■ TO DO: Once you find the line with "Pembangunan Bukan Uang Pribadi Presiden" in the data that follows, repeat it and every line after it exactly, through the line with "Philip Jehamun".
--- INFORMATION GIVEN Enclosed Below ---
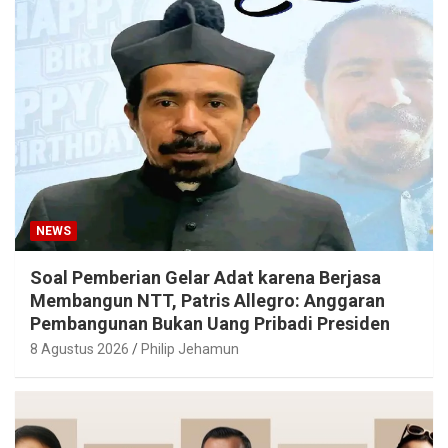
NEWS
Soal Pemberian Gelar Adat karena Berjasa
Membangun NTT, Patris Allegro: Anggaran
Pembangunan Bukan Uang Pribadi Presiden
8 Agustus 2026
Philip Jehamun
--- End of Enclosed INFORMATION GIVEN ---
--- INFORMATION GIVEN Enclosed Below ---
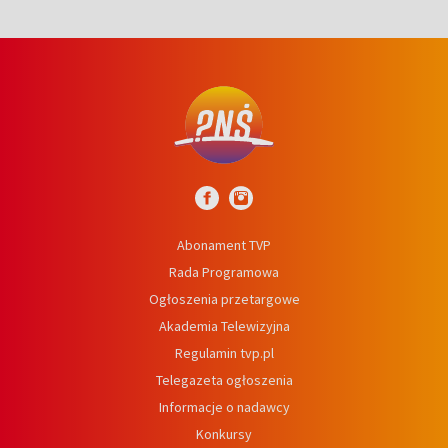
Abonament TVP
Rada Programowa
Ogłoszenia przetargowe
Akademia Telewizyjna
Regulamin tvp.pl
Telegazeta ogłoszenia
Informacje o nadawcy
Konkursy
--- End of Enclosed INFORMATION GIVEN ---
--- INFORMATION GIVEN Enclosed Below ---
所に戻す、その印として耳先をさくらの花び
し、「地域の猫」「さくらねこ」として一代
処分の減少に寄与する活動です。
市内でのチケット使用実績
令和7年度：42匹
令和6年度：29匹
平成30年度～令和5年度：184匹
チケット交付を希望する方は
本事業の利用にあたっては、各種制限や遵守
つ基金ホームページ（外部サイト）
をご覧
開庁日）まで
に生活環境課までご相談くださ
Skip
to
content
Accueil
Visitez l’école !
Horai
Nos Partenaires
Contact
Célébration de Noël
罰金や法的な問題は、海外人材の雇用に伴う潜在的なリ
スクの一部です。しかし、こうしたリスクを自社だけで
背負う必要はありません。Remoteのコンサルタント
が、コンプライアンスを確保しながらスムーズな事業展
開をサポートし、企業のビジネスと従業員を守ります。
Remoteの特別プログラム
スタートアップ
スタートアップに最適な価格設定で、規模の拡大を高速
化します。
--- End of Enclosed INFORMATION GIVEN ---
■ RESULT OF THIS TASK:
Pembangunan Bukan Uang Pribadi Presiden
8 Agustus 2026
Philip Jehamun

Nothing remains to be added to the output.